(Entries supplied begins)

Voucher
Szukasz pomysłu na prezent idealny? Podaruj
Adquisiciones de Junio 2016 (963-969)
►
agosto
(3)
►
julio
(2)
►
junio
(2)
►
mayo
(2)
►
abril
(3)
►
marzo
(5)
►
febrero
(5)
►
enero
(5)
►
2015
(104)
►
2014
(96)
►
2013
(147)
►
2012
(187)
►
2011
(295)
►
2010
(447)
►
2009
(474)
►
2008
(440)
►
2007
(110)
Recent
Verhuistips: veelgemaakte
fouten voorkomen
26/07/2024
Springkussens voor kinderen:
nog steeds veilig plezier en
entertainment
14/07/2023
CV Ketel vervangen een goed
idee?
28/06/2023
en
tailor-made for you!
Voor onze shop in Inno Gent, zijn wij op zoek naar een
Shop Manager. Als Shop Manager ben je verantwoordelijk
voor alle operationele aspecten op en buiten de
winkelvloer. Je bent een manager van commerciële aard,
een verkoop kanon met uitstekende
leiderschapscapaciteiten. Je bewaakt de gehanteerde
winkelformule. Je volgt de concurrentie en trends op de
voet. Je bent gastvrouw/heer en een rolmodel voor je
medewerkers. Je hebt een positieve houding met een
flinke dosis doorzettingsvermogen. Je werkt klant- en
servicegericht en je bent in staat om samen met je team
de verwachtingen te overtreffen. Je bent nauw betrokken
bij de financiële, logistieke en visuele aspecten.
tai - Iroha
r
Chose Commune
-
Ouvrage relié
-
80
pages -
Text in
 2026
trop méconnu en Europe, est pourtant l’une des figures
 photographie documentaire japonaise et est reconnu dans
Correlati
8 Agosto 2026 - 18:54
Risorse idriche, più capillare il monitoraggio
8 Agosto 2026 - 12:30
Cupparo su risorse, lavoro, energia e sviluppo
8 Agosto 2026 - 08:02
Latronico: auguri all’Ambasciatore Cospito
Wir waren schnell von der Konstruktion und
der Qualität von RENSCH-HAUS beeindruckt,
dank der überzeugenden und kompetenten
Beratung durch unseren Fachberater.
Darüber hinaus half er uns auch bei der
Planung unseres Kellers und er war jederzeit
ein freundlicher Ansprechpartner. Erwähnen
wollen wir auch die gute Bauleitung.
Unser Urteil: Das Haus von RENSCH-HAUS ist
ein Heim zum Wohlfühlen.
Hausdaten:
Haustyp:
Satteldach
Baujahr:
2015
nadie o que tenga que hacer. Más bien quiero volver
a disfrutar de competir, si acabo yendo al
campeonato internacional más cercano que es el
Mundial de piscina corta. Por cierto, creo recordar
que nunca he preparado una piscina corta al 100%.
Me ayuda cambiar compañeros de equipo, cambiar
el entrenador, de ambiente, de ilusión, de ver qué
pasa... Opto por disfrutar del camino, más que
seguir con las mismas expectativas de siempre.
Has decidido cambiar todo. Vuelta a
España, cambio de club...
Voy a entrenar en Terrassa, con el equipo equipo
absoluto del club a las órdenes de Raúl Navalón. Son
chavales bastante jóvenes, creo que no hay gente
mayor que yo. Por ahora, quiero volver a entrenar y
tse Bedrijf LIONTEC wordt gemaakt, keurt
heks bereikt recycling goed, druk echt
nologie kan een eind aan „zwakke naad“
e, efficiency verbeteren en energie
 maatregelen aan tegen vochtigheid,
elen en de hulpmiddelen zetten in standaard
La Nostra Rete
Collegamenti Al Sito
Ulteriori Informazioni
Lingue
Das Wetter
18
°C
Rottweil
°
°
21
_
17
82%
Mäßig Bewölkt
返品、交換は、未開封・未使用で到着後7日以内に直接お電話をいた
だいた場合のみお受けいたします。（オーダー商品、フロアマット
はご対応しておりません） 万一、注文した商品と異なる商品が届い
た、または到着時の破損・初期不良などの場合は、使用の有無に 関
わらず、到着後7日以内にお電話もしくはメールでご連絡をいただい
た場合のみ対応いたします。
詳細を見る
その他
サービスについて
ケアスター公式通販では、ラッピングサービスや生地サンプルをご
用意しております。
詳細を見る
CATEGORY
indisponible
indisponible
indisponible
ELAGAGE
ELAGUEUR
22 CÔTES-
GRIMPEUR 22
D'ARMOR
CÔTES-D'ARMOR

(Entries supplied ends)

**Try it:** In full and without changes, copy the entries above.

**Result of this task:**
Voucher
Szukasz pomysłu na prezent idealny? Podaruj
Adquisiciones de Junio 2016 (963-969)
►
agosto
(3)
►
julio
(2)
►
junio
(2)
►
mayo
(2)
►
abril
(3)
►
marzo
(5)
►
febrero
(5)
►
enero
(5)
►
2015
(104)
►
2014
(96)
►
2013
(147)
►
2012
(187)
►
2011
(295)
►
2010
(447)
►
2009
(474)
►
2008
(440)
►
2007
(110)
Recent
Verhuistips: veelgemaakte
fouten voorkomen
26/07/2024
Springkussens voor kinderen:
nog steeds veilig plezier en
entertainment
14/07/2023
CV Ketel vervangen een goed
idee?
28/06/2023
en
tailor-made for you!
Voor onze shop in Inno Gent, zijn wij op zoek naar een
Shop Manager. Als Shop Manager ben je verantwoordelijk
voor alle operationele aspecten op en buiten de
winkelvloer. Je bent een manager van commerciële aard,
een verkoop kanon met uitstekende
leiderschapscapaciteiten. Je bewaakt de gehanteerde
winkelformule. Je volgt de concurrentie en trends op de
voet. Je bent gastvrouw/heer en een rolmodel voor je
medewerkers. Je hebt een positieve houding met een
flinke dosis doorzettingsvermogen. Je werkt klant- en
servicegericht en je bent in staat om samen met je team
de verwachtingen te overtreffen. Je bent nauw betrokken
bij de financiële, logistieke en visuele aspecten.
tai - Iroha
r
Chose Commune
-
Ouvrage relié
-
80
pages -
Text in
 2026
trop méconnu en Europe, est pourtant l’une des figures
 photographie documentaire japonaise et est reconnu dans
Correlati
8 Agosto 2026 - 18:54
Risorse idriche, più capillare il monitoraggio
8 Agosto 2026 - 12:30
Cupparo su risorse, lavoro, energia e sviluppo
8 Agosto 2026 - 08:02
Latronico: auguri all’Ambasciatore Cospito
Wir waren schnell von der Konstruktion und
der Qualität von RENSCH-HAUS beeindruckt,
dank der überzeugenden und kompetenten
Beratung durch unseren Fachberater.
Darüber hinaus half er uns auch bei der
Planung unseres Kellers und er war jederzeit
ein freundlicher Ansprechpartner. Erwähnen
wollen wir auch die gute Bauleitung.
Unser Urteil: Das Haus von RENSCH-HAUS ist
ein Heim zum Wohlfühlen.
Hausdaten:
Haustyp:
Satteldach
Baujahr:
2015
nadie o que tenga que hacer. Más bien quiero volver
a disfrutar de competir, si acabo yendo al
campeonato internacional más cercano que es el
Mundial de piscina corta. Por cierto, creo recordar
que nunca he preparado una piscina corta al 100%.
Me ayuda cambiar compañeros de equipo, cambiar
el entrenador, de ambiente, de ilusión, de ver qué
pasa... Opto por disfrutar del camino, más que
seguir con las mismas expectativas de siempre.
Has decidido cambiar todo. Vuelta a
España, cambio de club...
Voy a entrenar en Terrassa, con el equipo equipo
absoluto del club a las órdenes de Raúl Navalón. Son
chavales bastante jóvenes, creo que no hay gente
mayor que yo. Por ahora, quiero volver a entrenar y
tse Bedrijf LIONTEC wordt gemaakt, keurt
heks bereikt recycling goed, druk echt
nologie kan een eind aan „zwakke naad“
e, efficiency verbeteren en energie
 maatregelen aan tegen vochtigheid,
elen en de hulpmiddelen zetten in standaard
La Nostra Rete
Collegamenti Al Sito
Ulteriori Informazioni
Lingue
Das Wetter
18
°C
Rottweil
°
°
21
_
17
82%
Mäßig Bewölkt
返品、交換は、未開封・未使用で到着後7日以内に直接お電話をいた
だいた場合のみお受けいたします。（オーダー商品、フロアマット
はご対応しておりません） 万一、注文した商品と異なる商品が届い
た、または到着時の破損・初期不良などの場合は、使用の有無に 関
わらず、到着後7日以内にお電話もしくはメールでご連絡をいただい
た場合のみ対応いたします。
詳細を見る
その他
サービスについて
ケアスター公式通販では、ラッピングサービスや生地サンプルをご
用意しております。
詳細を見る
CATEGORY
indisponible
indisponible
indisponible
ELAGAGE
ELAGUEUR
22 CÔTES-
GRIMPEUR 22
D'ARMOR
CÔTES-D'ARMOR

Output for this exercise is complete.